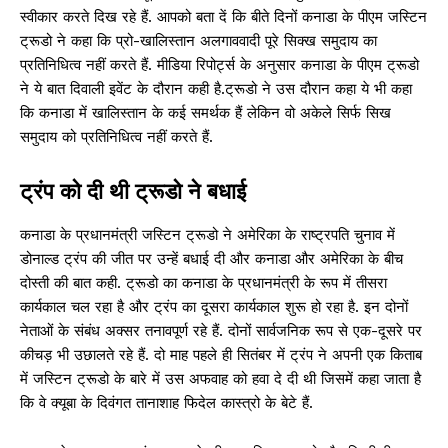
स्वीकार करते दिख रहे हैं. आपको बता दें कि बीते दिनों कनाडा के पीएम जस्टिन
ट्रूडो ने कहा कि प्रो-खालिस्तान अलगाववादी पूरे सिक्ख समुदाय का
प्रतिनिधित्व नहीं करते हैं. मीडिया रिपोर्ट्स के अनुसार कनाडा के पीएम ट्रूडो
ने ये बात दिवाली इवेंट के दौरान कही है.ट्रूडो ने उस दौरान कहा ये भी कहा
कि कनाडा में खालिस्तान के कई समर्थक हैं लेकिन वो अकेले सिर्फ सिख
समुदाय को प्रतिनिधित्व नहीं करते हैं.
ट्रंप को दी थी ट्रूडो ने बधाई
कनाडा के प्रधानमंत्री जस्टिन ट्रूडो ने अमेरिका के राष्ट्रपति चुनाव में
डोनाल्ड ट्रंप की जीत पर उन्हें बधाई दी और कनाडा और अमेरिका के बीच
दोस्ती की बात कही. ट्रूडो का कनाडा के प्रधानमंत्री के रूप में तीसरा
कार्यकाल चल रहा है और ट्रंप का दूसरा कार्यकाल शुरू हो रहा है. इन दोनों
नेताओं के संबंध अक्सर तनावपूर्ण रहे हैं. दोनों सार्वजनिक रूप से एक-दूसरे पर
कीचड़ भी उछालते रहे हैं. दो माह पहले ही सितंबर में ट्रंप ने अपनी एक किताब
में जस्टिन ट्रूडो के बारे में उस अफवाह को हवा दे दी थी जिसमें कहा जाता है
कि वे क्यूबा के दिवंगत तानाशाह फिदेल कास्त्रो के बेटे हैं.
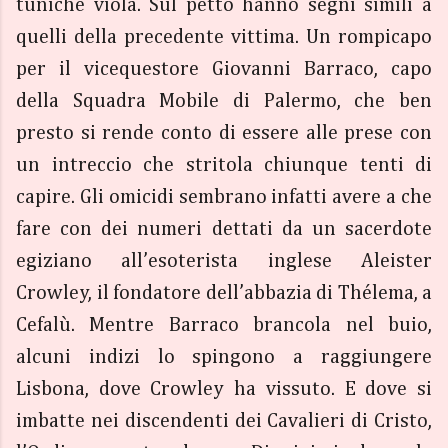
tuniche viola. Sul petto hanno segni simili a
quelli della precedente vittima. Un rompicapo
per il vicequestore Giovanni Barraco, capo
della Squadra Mobile di Palermo, che ben
presto si rende conto di essere alle prese con
un intreccio che stritola chiunque tenti di
capire. Gli omicidi sembrano infatti avere a che
fare con dei numeri dettati da un sacerdote
egiziano all’esoterista inglese Aleister
Crowley, il fondatore dell’abbazia di Thélema, a
Cefalù. Mentre Barraco brancola nel buio,
alcuni indizi lo spingono a raggiungere
Lisbona, dove Crowley ha vissuto. E dove si
imbatte nei discendenti dei Cavalieri di Cristo,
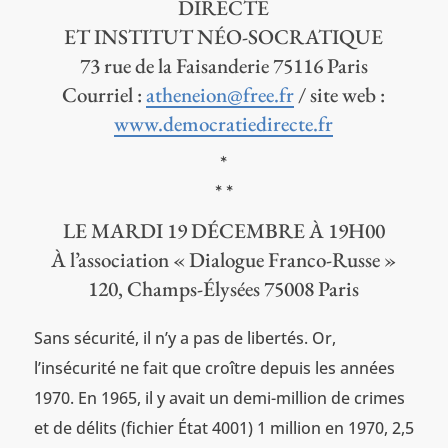
DIRECTE
ET INSTITUT NÉO-SOCRATIQUE
73 rue de la Faisanderie 75116 Paris
Courriel :
atheneion@free.fr
/ site web :
www.democratiedirecte.fr
*
* *
LE MARDI 19 DÉCEMBRE À 19H00
À l’association « Dialogue Franco-Russe »
120, Champs-Élysées 75008 Paris
Sans sécurité, il n’y a pas de libertés. Or,
l’insécurité ne fait que croître depuis les années
1970. En 1965, il y avait un demi-million de crimes
et de délits (fichier État 4001) 1 million en 1970, 2,5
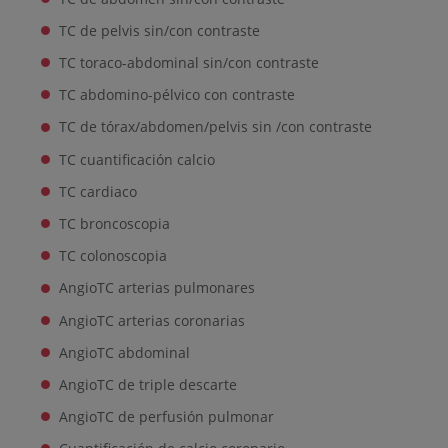
TC de pelvis sin/con contraste
TC toraco-abdominal sin/con contraste
TC abdomino-pélvico con contraste
TC de tórax/abdomen/pelvis sin /con contraste
TC cuantificación calcio
TC cardiaco
TC broncoscopia
TC colonoscopia
AngioTC arterias pulmonares
AngioTC arterias coronarias
AngioTC abdominal
AngioTC de triple descarte
AngioTC de perfusión pulmonar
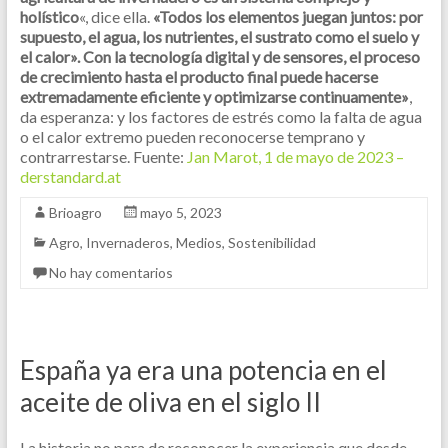
holístico
«, dice ella.
«Todos los elementos juegan juntos: por
supuesto, el agua, los nutrientes, el sustrato como el suelo y
el calor». Con la tecnología digital y de sensores, el proceso
de crecimiento hasta el producto final puede hacerse
extremadamente eficiente y optimizarse continuamente»
,
da esperanza: y los factores de estrés como la falta de agua
o el calor extremo pueden reconocerse temprano y
contrarrestarse.
Fuente:
Jan Marot, 1 de mayo de 2023 –
derstandard.at
Brioagro
mayo 5, 2023
Agro
,
Invernaderos
,
Medios
,
Sostenibilidad
No hay comentarios
España ya era una potencia en el
aceite de oliva en el siglo II
La historia no para de reconocer la experiencia que desde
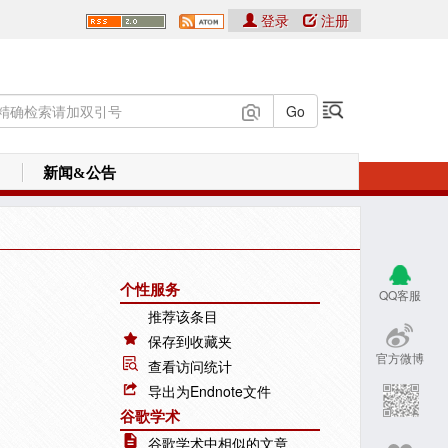
登录
注册
新闻&公告
个性服务
QQ客服
推荐该条目
保存到收藏夹
官方微博
查看访问统计
导出为Endnote文件
谷歌学术
谷歌学术中相似的文章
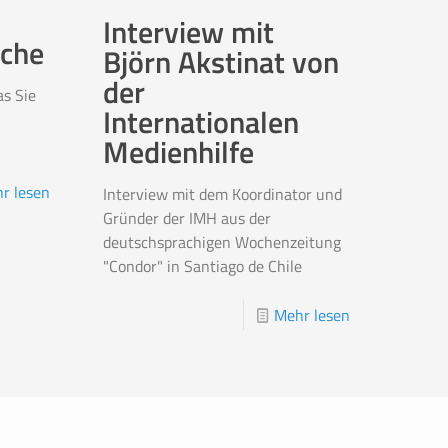
Interview mit
ache
Björn Akstinat von
der
as Sie
Internationalen
Medienhilfe
r lesen
Interview mit dem Koordinator und
Gründer der IMH aus der
deutschsprachigen Wochenzeitung
"Condor" in Santiago de Chile
Mehr lesen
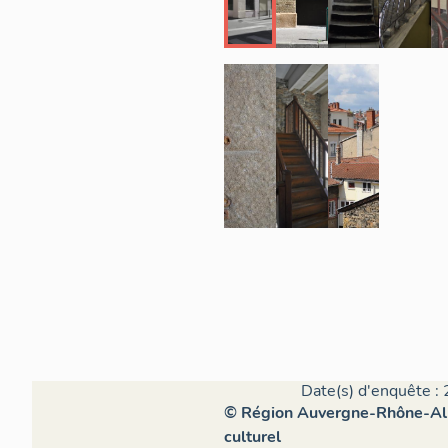
Date(s) d'enquête : 
© Région Auvergne-Rhône-Alpe
culturel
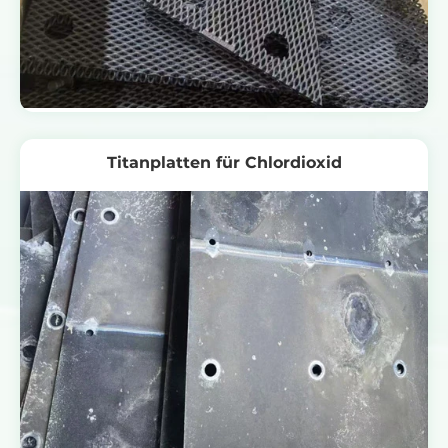
Titanplatten für Chlordioxid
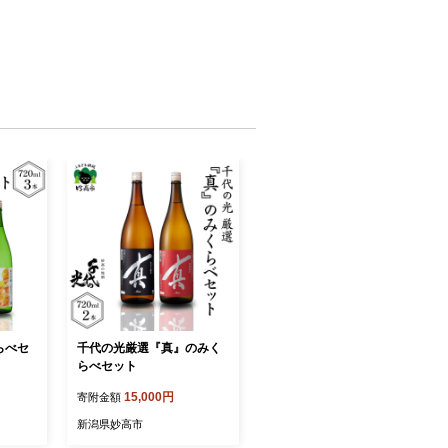
らべセ
千代の光厳選『真』のみく
らべセット
15,000円
寄附金額
新潟県妙高市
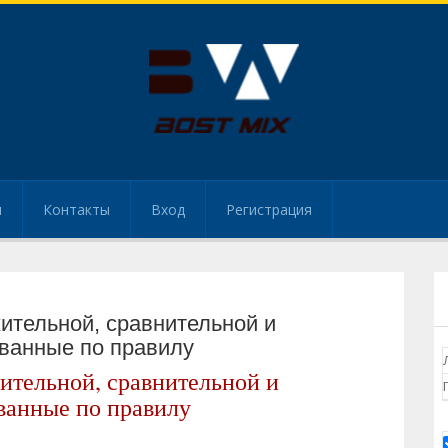
и
Контакты
Вход
Регистрация
ительной, сравнительной и
ованные по правилу
ительной, сравнительной и
ванные по правилу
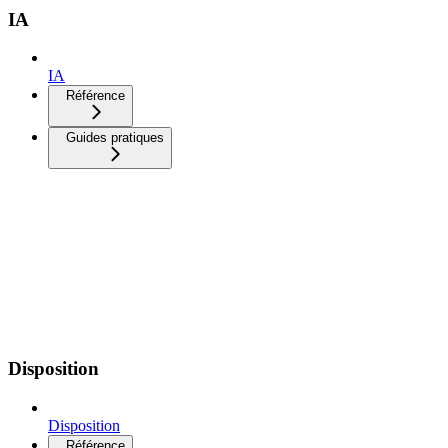
IA
IA
Référence
Guides pratiques
Disposition
Disposition
Référence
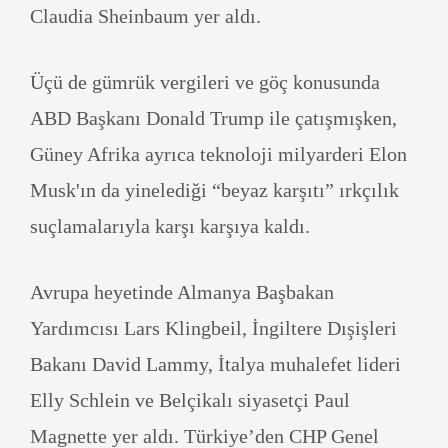
Claudia Sheinbaum yer aldı.
Üçü de gümrük vergileri ve göç konusunda
ABD Başkanı Donald Trump ile çatışmışken,
Güney Afrika ayrıca teknoloji milyarderi Elon
Musk'ın da yinelediği “beyaz karşıtı” ırkçılık
suçlamalarıyla karşı karşıya kaldı.
Avrupa heyetinde Almanya Başbakan
Yardımcısı Lars Klingbeil, İngiltere Dışişleri
Bakanı David Lammy, İtalya muhalefet lideri
Elly Schlein ve Belçikalı siyasetçi Paul
Magnette yer aldı. Türkiye’den CHP Genel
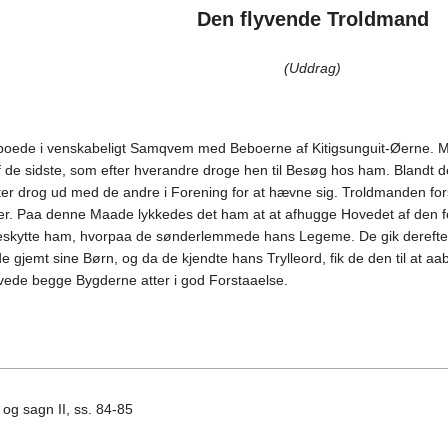
Den flyvende Troldmand
(Uddrag)
 boede i venskabeligt Samqvem med Beboerne af Kitigsunguit-Øerne. M
de sidste, som efter hverandre droge hen til Besøg hos ham. Blandt de
er drog ud med de andre i Forening for at hævne sig. Troldmanden forst
er. Paa denne Maade lykkedes det ham at at afhugge Hovedet af den
kytte ham, hvorpaa de sønderlemmede hans Legeme. De gik derefter ti
 gjemt sine Børn, og da de kjendte hans Trylleord, fik de den til at aa
levede begge Bygderne atter i god Forstaaelse.
 og sagn II, ss. 84-85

**PROBLEM TO SOLVE**
The required result is an exact repeat of the records above from the line containing "er. Paa denne" to their final line.

**RESPONSE TO THIS TASK**
er. Paa denne Maade lykkedes det ham at at afhugge Hovedet af den
kytte ham, hvorpaa de sønderlemmede hans Legeme. De gik derefter ti
 gjemt sine Børn, og da de kjendte hans Trylleord, fik de den til at aa
levede begge Bygderne atter i god Forstaaelse.
 og sagn II, ss. 84-85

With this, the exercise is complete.